#### [Task description]
When you return the data, keep every line exactly as it is and leave out the pictures.

#### [Records supplied]
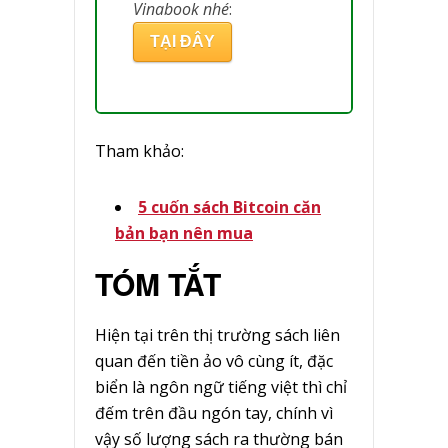
Vinabook nhé
:
TẠI ĐÂY
Tham khảo:
5 cuốn sách Bitcoin căn
bản bạn nên mua
TÓM TẮT
Hiện tại trên thị trường sách liên
quan đến tiền ảo vô cùng ít, đặc
biển là ngôn ngữ tiếng việt thì chỉ
đếm trên đầu ngón tay, chính vì
vậy số lượng sách ra thường bán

#### [Result of this task]
Vinabook nhé
:
TẠI ĐÂY
Tham khảo:
5 cuốn sách Bitcoin căn
bản bạn nên mua
TÓM TẮT
Hiện tại trên thị trường sách liên
quan đến tiền ảo vô cùng ít, đặc
biển là ngôn ngữ tiếng việt thì chỉ
đếm trên đầu ngón tay, chính vì
vậy số lượng sách ra thường bán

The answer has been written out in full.